Deep learning has been the dominant theme in a number of research communities (e.g. computer vision, natural language processing) for the past few years. In information retrieval (IR), things are moving more slowly, we are still experimenting with word embeddings and are only beginning to adapt the (by now) classic CNN and RNN architectures to our needs. One reason is the lack of good data sources, in particular in academia. One major source of information for IR researchers are query logs. Existing query logs though are either very old (the infamous AOL query log is from 2006) or very small.
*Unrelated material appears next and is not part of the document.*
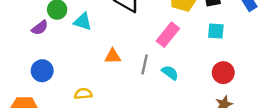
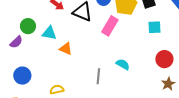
pink rectangle: (168, 35) -> (110, 26), moved
orange triangle: (113, 56) -> (66, 49), moved, turned 32
gray line: (145, 64) -> (98, 76), moved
And “small” does not go together well with deep networks. Slow movement does not mean no movement though; last year’s ACM SIGIR conference (one of the major information retrieval conferences) saw the inception of the first Neural Information Retrieval Workshop and Chris Manning during his SIGIR keynote urged us all to get on board the deep net train (or else it will leave without us).
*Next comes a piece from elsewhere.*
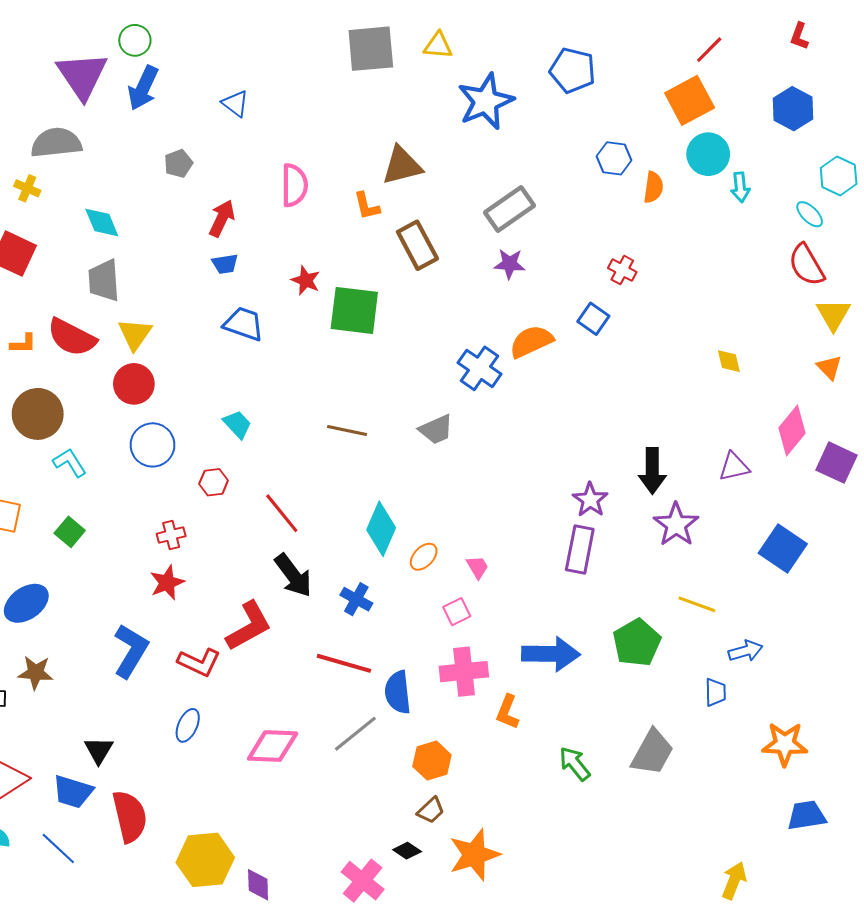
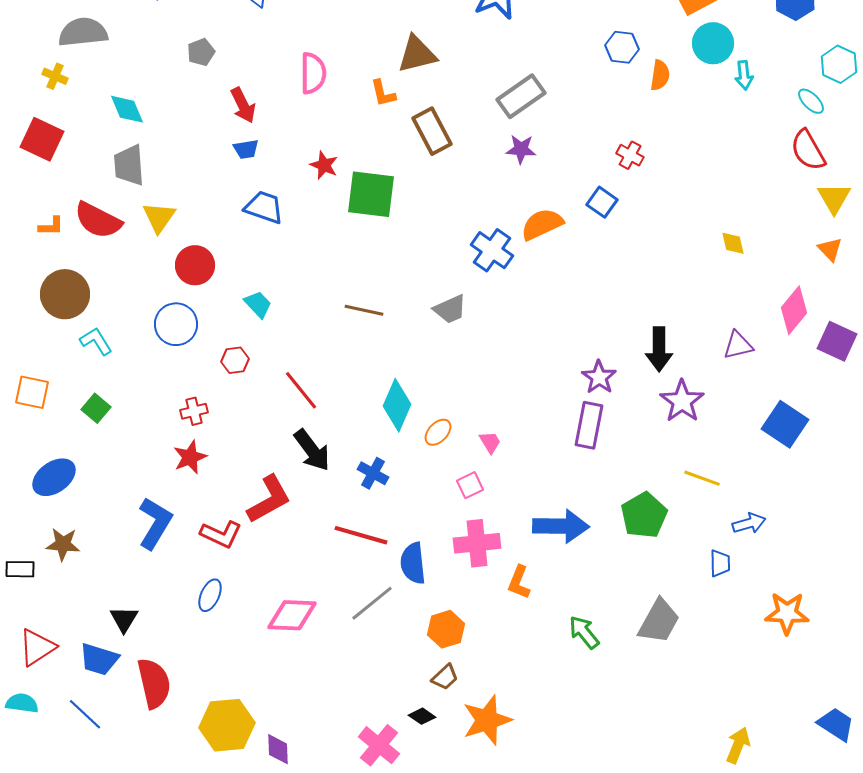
red arrow: (222, 218) -> (243, 105), turned 129
red circle: (134, 384) -> (195, 265), moved
blue trapezoid: (806, 815) -> (836, 724), moved, turned 42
I have been interested in deep learning for quite some time and when this year’s International Conference on Learning Representations (ICLR for short) was announced to be in France, and thus pretty close to home, I had to be there. And indeed, here I am.
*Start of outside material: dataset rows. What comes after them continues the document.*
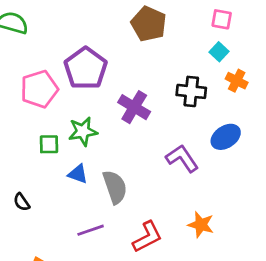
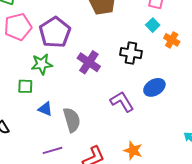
orange cross: (237, 81) -> (172, 40), moved
pink pentagon: (39, 89) -> (18, 27), moved
green star: (83, 131) -> (42, 64), moved

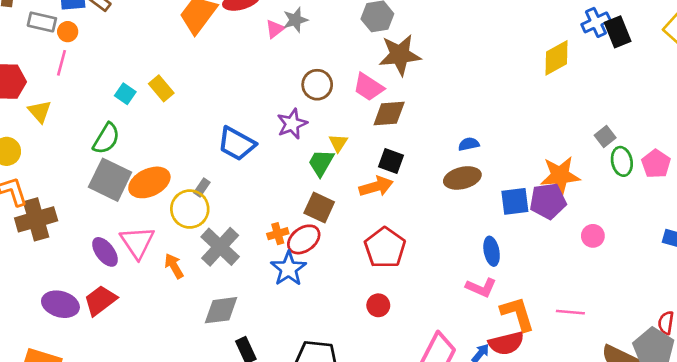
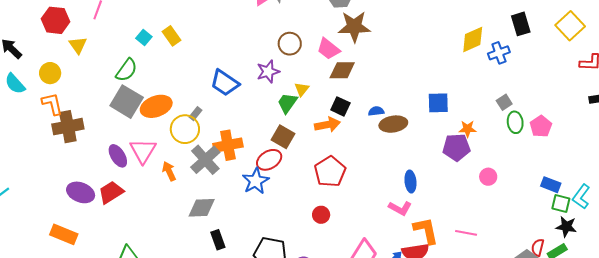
blue cross: (596, 22) -> (499, 53), moved
blue semicircle: (469, 144) -> (376, 111), moved
orange star: (560, 176) -> (468, 129), size x0.6
blue square: (515, 201) -> (438, 103), moved
orange cross: (278, 234) -> (228, 145), moved, size x1.8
The conference is dominated by Google/Google Brain/DeepMind and Montreal - it is hard to find papers where none of the authors has an affiliation to one of those organisations. Dominant topics are GANs, program generation, scalability issues, compression, reinforcement learning and (oddly to me) textures. The conference runs an interesting submission process: all submissions are public at submission time and non-blind. Reviewers (who are anonymous) and chairs also perform the review in public and anyone who is interested can comment on any submission at any time. Authors are invited to change their submissions in response to reviewer comments. Authors (anyone really) can also comment on the reviews. And even though the conference is in full swing, the whole process is still publicly available at the OpenReview website (it may take 1-2 minutes to load on a slow machine). What should also be mentioned is the fact that many authors concurrently with the submission (or before) post their work on arXiv.org as in deep learning research weeks or even days count to claim ownership of an idea as this comment-reply examples illustrates:
All of this can lead to pretty heated arguments - in public - between authors and reviewers. Submissions that are rejected from the conference track may be accepted in the workshop track. The conference itself revolves mostly around poster sessions, each of the three conference days has up to seven presentations (invited talks plus a few selected papers) and about 100 posters spread over two poster sessions of two hours each. It is quite a challenge to take a meaningful look at even half the posters in that time! For completeness, the conference has this year awarded a best paper award to the following three papers: 1, 2 and 3.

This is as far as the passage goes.